Interview: Debora Donato, StumbleUpon on the Secret Sauce of Impressive Content Curation
We discuss the role of data science at StumbleUpon, the shift from search to discovery, metrics for user engagement, the art of collaborative filtering, how native ads improve user experience, major trends, advice and more.
Debora obtained a Ph.D. in Computer Engineering in 2005 from the University of Rome "La Sapienza". She has published more than 50 scientific papers and she has been serving on the program committee of top tier conferences in the area of Data Mining and Information Retrieval.
Here is my interview with her:
Anmol Rajpurohit: Q1. What does StumbleUpon do? What role does Data Science play in it?
Debora Donato: StumbleUpon is the easiest way to discover new and interesting things across the web.
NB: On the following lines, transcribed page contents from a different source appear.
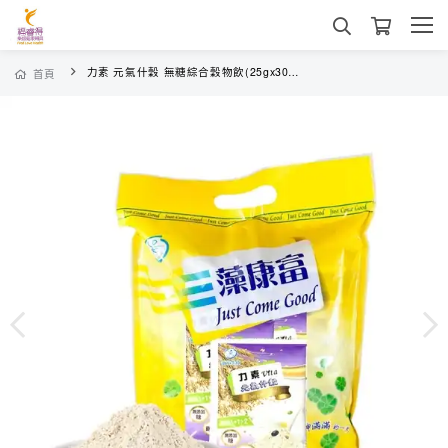
力素 元氣什穀 無糖綜合穀物飲(25gx30入) 全素可
首頁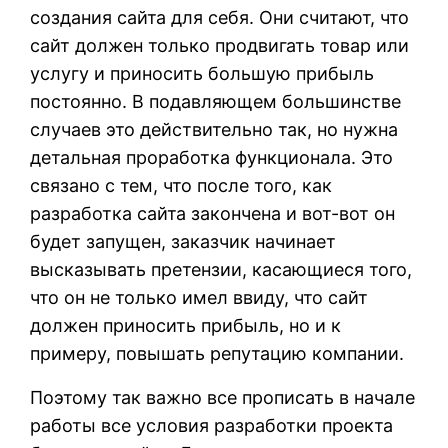
создания сайта для себя. Они считают, что
сайт должен только продвигать товар или
услугу и приносить большую прибыль
постоянно. В подавляющем большинстве
случаев это действительно так, но нужна
детальная проработка функционала. Это
связано с тем, что после того, как
разработка сайта закончена и вот-вот он
будет запущен, заказчик начинает
высказывать претензии, касающиеся того,
что он не только имел ввиду, что сайт
должен приносить прибыль, но и к
примеру, повышать репутацию компании.
Поэтому так важно все прописать в начале
работы все условия разработки проекта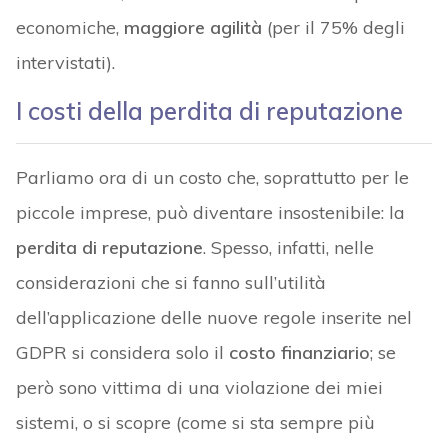
economiche,
maggiore agilità
(per il 75% degli
intervistati).
I costi della perdita di reputazione
Parliamo ora di un costo che, soprattutto per le
piccole imprese, può diventare insostenibile: la
perdita di reputazione
. Spesso, infatti, nelle
considerazioni che si fanno sull’utilità
dell’applicazione delle nuove regole inserite nel
GDPR si considera solo il
costo finanziario
; se
però sono vittima di una violazione dei miei
sistemi, o si scopre (come si sta sempre più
Over 30 Million people turn to StumbleUpon across desktop and mobile to be informed, entertained and surprised by content that is recommended based on declared interests and activity.
Partners use StumbleUpon to distribute their content to influential and socially-engaged audiences by maintaining active accounts, sharing links, employing StumbleUpon badges, and creating StumbleUpon Lists.
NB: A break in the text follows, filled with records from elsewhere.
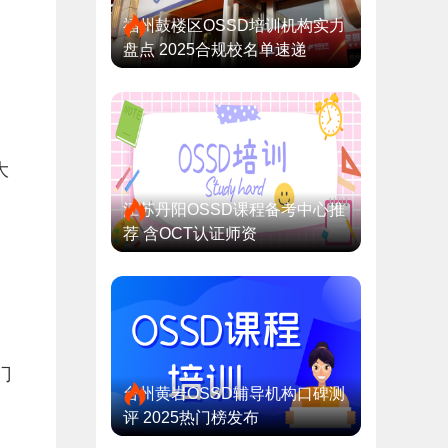
福州鼓楼区OSSD培训机构实力
盘点 2025合规校名单速递
大
江苏丹阳OSSD课程备考中心推
荐 含OCT认证师资
门
台州黄岩OSSD辅导机构口碑测
评 2025热门榜发布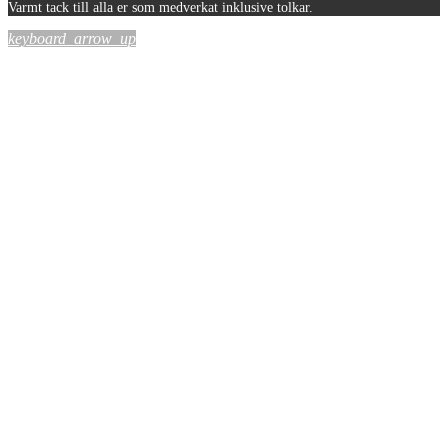
Varmt tack till alla er som medverkat inklusive tolkar.
keyboard_arrow_up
The Data Science team works behind-the-scenes to understand the millions of people who use StumbleUpon. Gained insights are then leveraged to further our business objectives and help other teams across Advertising, Personalization, Site and Community understand how our users are interacting on StumbleUpon.
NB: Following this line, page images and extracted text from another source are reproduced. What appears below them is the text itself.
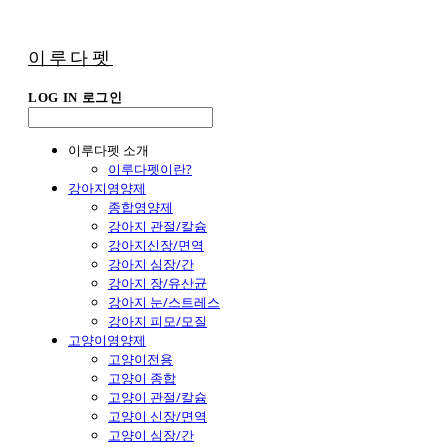
이루다펫
LOG IN
로그인
이루다펫 소개
이루다펫이란?
강아지영양제
종합영양제
강아지 관절/칼슘
강아지신장/면역
강아지 심장/간
강아지 장/유산균
강아지 눈/스트레스
강아지 피모/모질
고양이영양제
고양이전용
고양이 종합
고양이 관절/칼슘
고양이 신장/면역
고양이 심장/간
AR: Q2. During your presentations, you often asserted that "there is an ongoing shift from search to discovery". What do you mean by it?
In the last decade, traditional Information Retrieval has been challenged by the democratization of publishing as a result of the ever-evolving Internet. Curated and not-curated content floods users through the most diverse formats: articles, tweets, blogs posts, and therefore searching for relevant information via traditional search engines is not sufficient anymore. We need to propel a shift from information search to information flooding: a scenario in which all users’ activity is “the query” that allows relevant information to be routed directly to them.
StumbleUpon’s personalized recommendation engine is an attempt to solve this problem. Relevant sources are selected and shown to users based on their declared interests, explicit ratings and other implicit signals. Users join StumbleUpon to be entertained, to learn but also to discover useful resources.
AR: Q3. How do you define User Engagement? What approach do you follow at StumbleUpon to quantify, measure and monitor user engagement?
DD: To study and quantify User Engagement, I took inspiration from recent work in the field. WWW 2013 Tutorial on “Measuring User Engagement” brought to my attention the work of Attfield et all. 2011 where user engagement was defined as a “quality of the user experience that emphasizes […] the fact of being captivated by the technology.”
I often see engagement measured as return rate or retention, but these metrics focus on the effect of the engagement instead of looking at the engagement itself. To quantify engagement at StumbleUpon, we relate each user experience to retention. We separately monitor time spent engaging with the core stumbling experience and engagement with other features like Lists, Ratings, Sharing, etc.
AR: Q4. I consider StumbleUpon as one of the best examples of collaborative filtering or curation. Can you share a high-level overview of how the human opinions are merged with machine learning algorithms to generate such a great user experience?
DD: Users can express their opinions by submitting new content and rating recommended content.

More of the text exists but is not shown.